Task objective:
Where an entry contains an image, skip the image and print the rest exactly.

Records supplied:
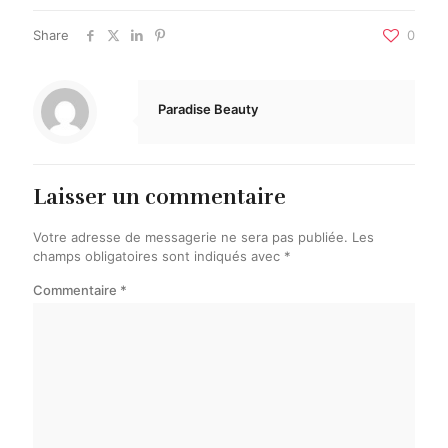
Share
0
Paradise Beauty
Laisser un commentaire
Votre adresse de messagerie ne sera pas publiée.
Les
champs obligatoires sont indiqués avec
*
Commentaire
*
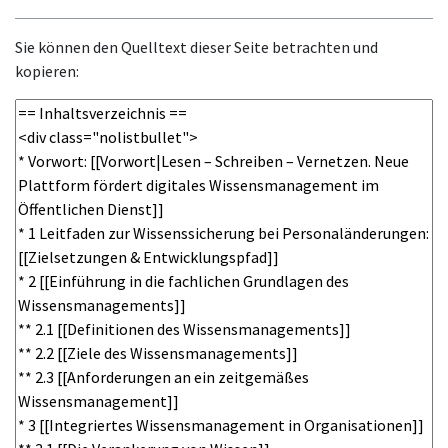
Sie können den Quelltext dieser Seite betrachten und
kopieren:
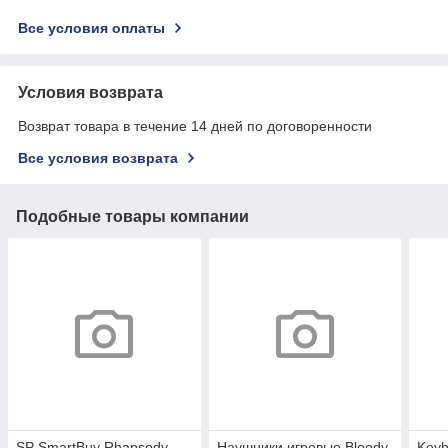
Все условия оплаты
Условия возврата
Возврат товара в течение 14 дней по договоренности
Все условия возврата
Подобные товары компании
SP SmartBuy Rhapsody,
Наушники игровые Bloody
Keyb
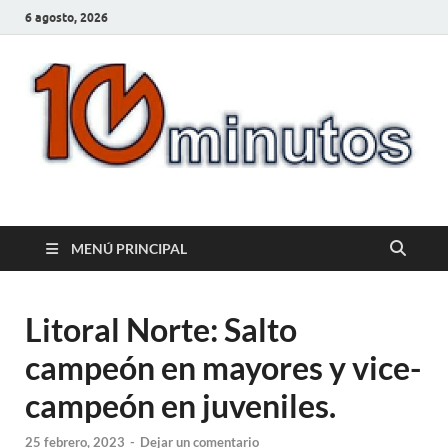
6 agosto, 2026
10minutos.com.uy
Tu conexión con Salto
MENÚ PRINCIPAL
Litoral Norte: Salto
campeón en mayores y vice-
campeón en juveniles.
25 febrero, 2023
-
Dejar un comentario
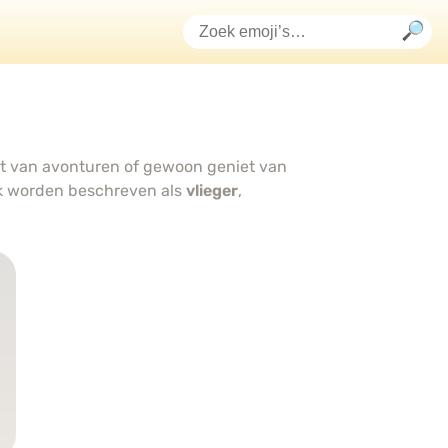
omt van avonturen of gewoon geniet van
k worden beschreven als
vlieger
,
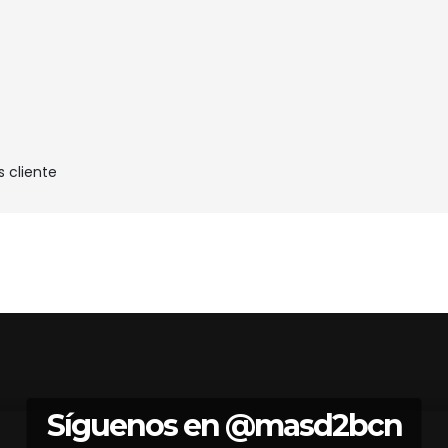
s cliente
Síguenos en
@masd2bcn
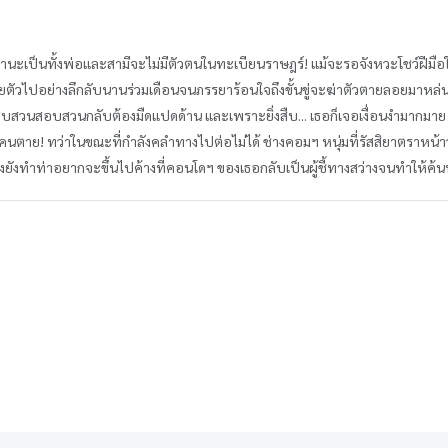
มีสถานะเป็นทั้งพ่อและสามีจะไม่มีตัวตนในทะเบียนราษฎร์! แม้จะรอจังหวะโชว์ฝีม
ยตัวไปอย่างลึกลับนานร่วมเดือนจนภรรยาร้อนใจถึงขั้นขู่จะฆ่าตัวตายลอยมาหล่นอย
สืบสวนสอบสวนกลับต้องมืดแปดด้าน และเพราะยิ่งสืบ... เธอก็เจอเงื่อนงำมากมาย ยิ่ง
นตาย! ทว่าในขณะที่กำลังคลำทางไปต่อไม่ได้ ช่างคอมฯ หนุ่มที่รัสสิยาตราหน้าว
้งยังทำท่าอยากจะขึ้นไปค้างที่คอนโดฯ ของเธอกลับเป็นผู้ชี้ทางสว่างจนทำให้ค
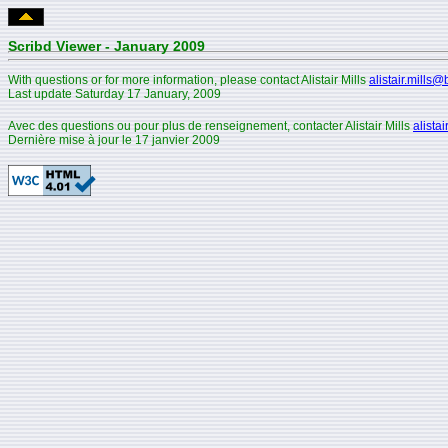
Scribd Viewer - January 2009
With questions or for more information, please contact Alistair Mills
alistair.mills@
Last update
Saturday 17 January, 2009
Avec des questions ou pour plus de renseignement, contacter Alistair Mills
alista
Dernière mise à jour le 17 janvier 2009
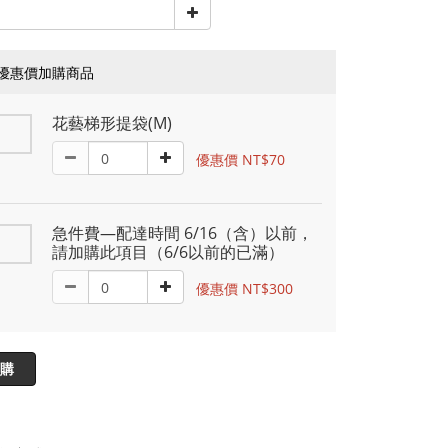
優惠價加購商品
花藝梯形提袋(M)
優惠價 NT$70
急件費—配達時間 6/16（含）以前，
請加購此項目（6/6以前的已滿）
優惠價 NT$300
購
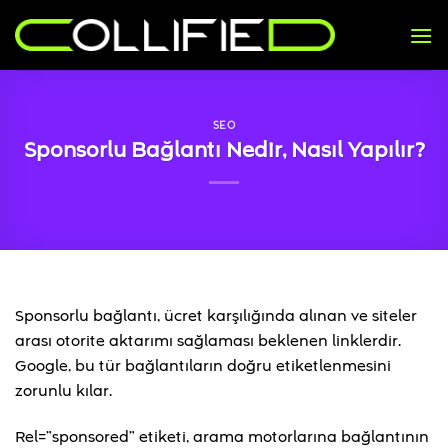
İçeriğe
atla
SEO
Sponsorlu Bağlantı Nedir, Nasıl Yapılır?
Sponsorlu bağlantı, ücret karşılığında alınan ve siteler
arası otorite aktarımı sağlaması beklenen linklerdir.
Google, bu tür bağlantıların doğru etiketlenmesini
zorunlu kılar.
Rel=”sponsored” etiketi, arama motorlarına bağlantının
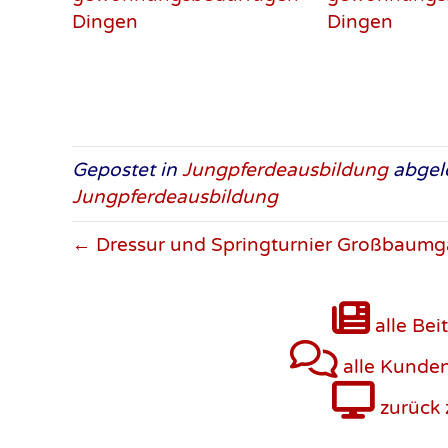
Gepostet in
Jungpferdeausbildung
abgel
Jungpferdeausbildung
← Dressur und Springturnier Großbaumg
alle Bei
alle Kunde
zurück 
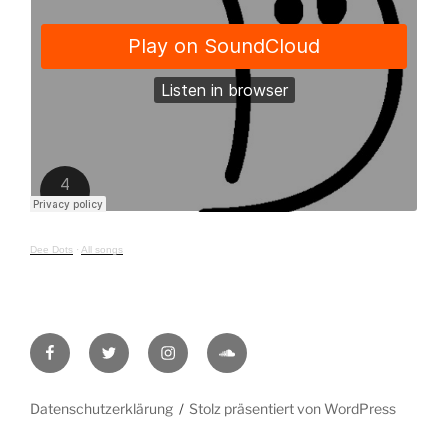
Dee Dots
·
All songs
Facebook
Twitter
Instagram
Soundcloud
Datenschutzerklärung
Stolz präsentiert von WordPress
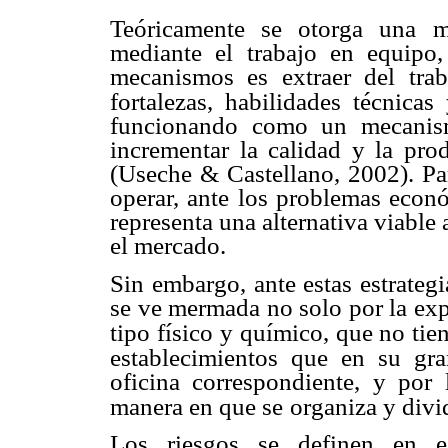
Teóricamente se otorga una m
mediante el trabajo en equipo
mecanismos es extraer
del tra
fortalezas,
habilidades técnicas
funcionando como un mecanis
incrementar la calidad y la
prod
(Useche
& Castellano, 2002). P
operar, ante los problemas eco
representa una alternativa
viable 
el mercado.
Sin embargo, ante estas estrategi
se ve mermada no solo por la
exp
tipo físico
y químico, que no tie
establecimientos que en su gr
oficina correspondiente, y por
manera en que se
organiza y divid
Los riesgos se definen en 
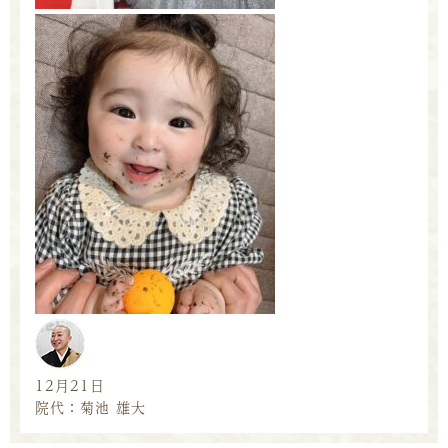
12月21日
院代：菊池 雄大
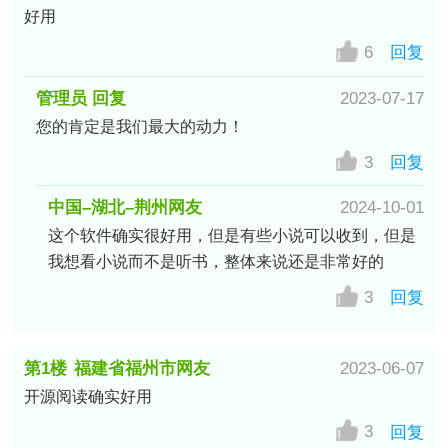
好用
6
回复
管理员 回复
2023-07-17
您的肯定是我们最大的动力！
3
回复
中国–湖北–荆州网友
2024-10-01
这个软件确实很好用，但是有些小说可以收到，但是
我想看小说而不是听书，整体来说还是非常好的
3
回复
第1楼
福建省福州市网友
2023-06-07
开源阅读确实好用
3
回复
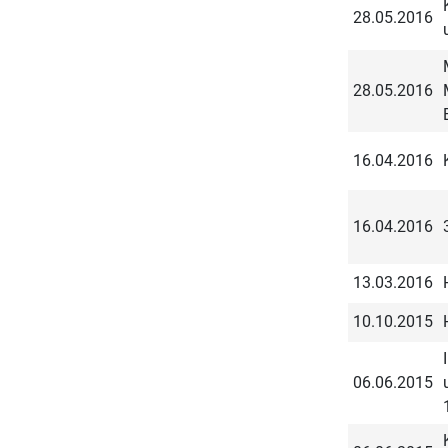
28.05.2016
28.05.2016
16.04.2016
16.04.2016
13.03.2016
10.10.2015
06.06.2015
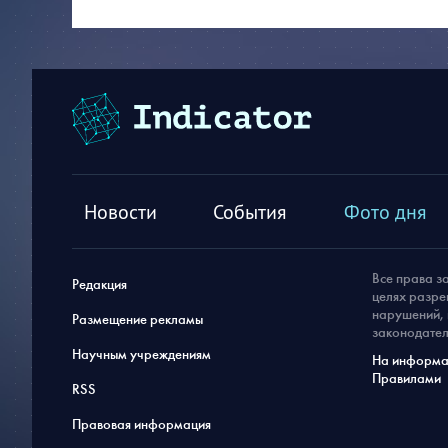
Новости
События
Фото дня
Все права з
Редакция
целях разре
нарушений, 
Размещение рекламы
законодател
Научным учреждениям
На информац
Правилами
RSS
Правовая информация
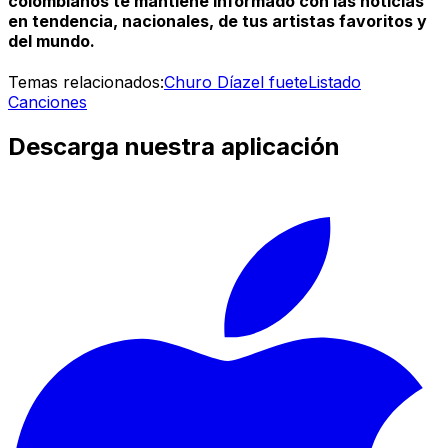
colombianos te mantiene informado con las noticias
en tendencia, nacionales, de tus artistas favoritos y
del mundo.
Temas relacionados:
Churo Díaz
el fuete
Listado
Canciones
Descarga nuestra aplicación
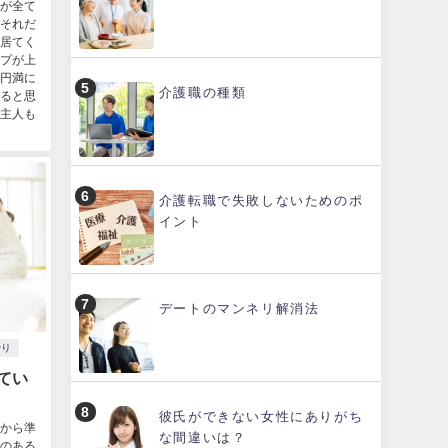
が全て
それだ
居てく
プが上
円満に
介護職の種類
ると思
主人も
介護転職で失敗しないためのポ
イント
デートのマンネリ解消法
やり
てい
彼氏ができない女性にありがち
から準
な間違いは？
のある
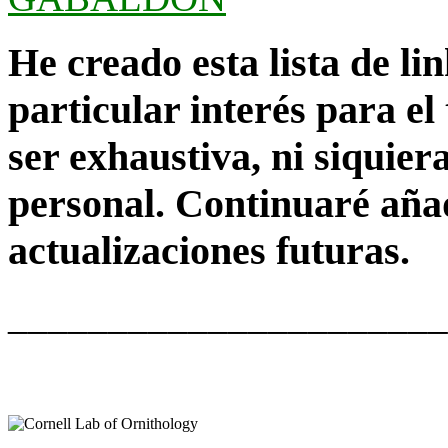
He creado esta lista de lin
particular interés para el
ser exhaustiva, ni siquie
personal. Continuaré aña
actualizaciones futuras.
______________________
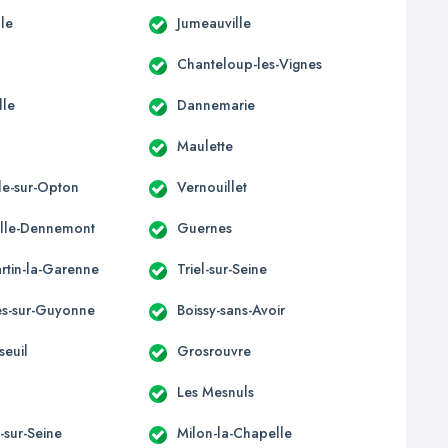
lle
Jumeauville
y
Chanteloup-les-Vignes
lle
Dannemarie
Maulette
lle-sur-Opton
Vernouillet
ville-Dennemont
Guernes
artin-la-Garenne
Triel-sur-Seine
s-sur-Guyonne
Boissy-sans-Avoir
euil
Grosrouvre
8
Les Mesnuls
-sur-Seine
Milon-la-Chapelle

Completed task:
Share
0
Paradise Beauty
Laisser un commentaire
Votre adresse de messagerie ne sera pas publiée.
Les
champs obligatoires sont indiqués avec
*
Commentaire
*
Sie können den Quelltext dieser Seite betrachten und
kopieren:
Все условия оплаты
Условия возврата
Возврат товара в течение 14 дней по договоренности
Все условия возврата
Подобные товары компании
SP SmartBuy Rhapsody,
Наушники игровые Bloody
Keyb
6 agosto, 2026
10minutos.com.uy
Tu conexión con Salto
MENÚ PRINCIPAL
Litoral Norte: Salto
campeón en mayores y vice-
campeón en juveniles.
25 febrero, 2023
-
Dejar un comentario
omt van avonturen of gewoon geniet van
k worden beschreven als
vlieger
,
s cliente
Síguenos en
@masd2bcn
มีสถานะเป็นทั้งพ่อและสามีจะไม่มีตัวตนในทะเบียนราษฎร์! แม้จะรอจังหวะโชว์ฝีม
ยตัวไปอย่างลึกลับนานร่วมเดือนจนภรรยาร้อนใจถึงขั้นขู่จะฆ่าตัวตายลอยมาหล่นอย
สืบสวนสอบสวนกลับต้องมืดแปดด้าน และเพราะยิ่งสืบ... เธอก็เจอเงื่อนงำมากมาย ยิ่ง
นตาย! ทว่าในขณะที่กำลังคลำทางไปต่อไม่ได้ ช่างคอมฯ หนุ่มที่รัสสิยาตราหน้าว
้งยังทำท่าอยากจะขึ้นไปค้างที่คอนโดฯ ของเธอกลับเป็นผู้ชี้ทางสว่างจนทำให้ค
Scribd Viewer - January 2009
With questions or for more information, please contact Alistair Mills
alistair.mills@
Last update
Saturday 17 January, 2009
Avec des questions ou pour plus de renseignement, contacter Alistair Mills
alista
Dernière mise à jour le 17 janvier 2009
優惠價加購商品
花藝梯形提袋(M)
優惠價 NT$70
急件費—配達時間 6/16（含）以前，
請加購此項目（6/6以前的已滿）
優惠價 NT$300
購
İçeriğe
atla
SEO
Sponsorlu Bağlantı Nedir, Nasıl Yapılır?
Sponsorlu bağlantı, ücret karşılığında alınan ve siteler
arası otorite aktarımı sağlaması beklenen linklerdir.
Google, bu tür bağlantıların doğru etiketlenmesini
zorunlu kılar.
Rel=”sponsored” etiketi, arama motorlarına bağlantının
Gepostet in
Jungpferdeausbildung
abgel
Jungpferdeausbildung
← Dressur und Springturnier Großbaumg
alle Bei
alle Kunde
zurück 
Dee Dots
·
All songs
Facebook
Twitter
Instagram
Soundcloud
Datenschutzerklärung
Stolz präsentiert von WordPress
Teóricamente se otorga una m
mediante el trabajo en equipo
mecanismos es extraer
del tra
fortalezas,
habilidades técnicas
funcionando como un mecanis
incrementar la calidad y la
prod
(Useche
& Castellano, 2002). P
operar, ante los problemas eco
representa una alternativa
viable 
el mercado.
Sin embargo, ante estas estrategi
se ve mermada no solo por la
exp
tipo físico
y químico, que no tie
establecimientos que en su gr
oficina correspondiente, y por
manera en que se
organiza y divid
Los riesgos se definen en 
12月21日
院代：菊池 雄大
好用
6
回复
管理员 回复
2023-07-17
您的肯定是我们最大的动力！
3
回复
中国–湖北–荆州网友
2024-10-01
这个软件确实很好用，但是有些小说可以收到，但是
我想看小说而不是听书，整体来说还是非常好的
3
回复
第1楼
福建省福州市网友
2023-06-07
开源阅读确实好用
3
回复
28.05.2016
28.05.2016
16.04.2016
16.04.2016
13.03.2016
10.10.2015
06.06.2015
Новости
События
Фото дня
Все права з
Редакция
целях разре
нарушений, 
Размещение рекламы
законодател
Научным учреждениям
На информац
Правилами
RSS
Правовая информация
colombianos te mantiene informado con las noticias
en tendencia, nacionales, de tus artistas favoritos y
del mundo.
Temas relacionados:
Churo Díaz
el fuete
Listado
Canciones
Descarga nuestra aplicación
が全て
それだ
居てく
プが上
円満に
介護職の種類
ると思
主人も
介護転職で失敗しないためのポ
イント
デートのマンネリ解消法
やり
てい
彼氏ができない女性にありがち
から準
な間違いは？
のある
He creado esta lista de lin
particular interés para el
ser exhaustiva, ni siquie
personal. Continuaré aña
actualizaciones futuras.
______________________
lle
Jumeauville
y
Chanteloup-les-Vignes
lle
Dannemarie
Maulette
lle-sur-Opton
Vernouillet
ville-Dennemont
Guernes
artin-la-Garenne
Triel-sur-Seine
s-sur-Guyonne
Boissy-sans-Avoir
euil
Grosrouvre
8
Les Mesnuls
-sur-Seine
Milon-la-Chapelle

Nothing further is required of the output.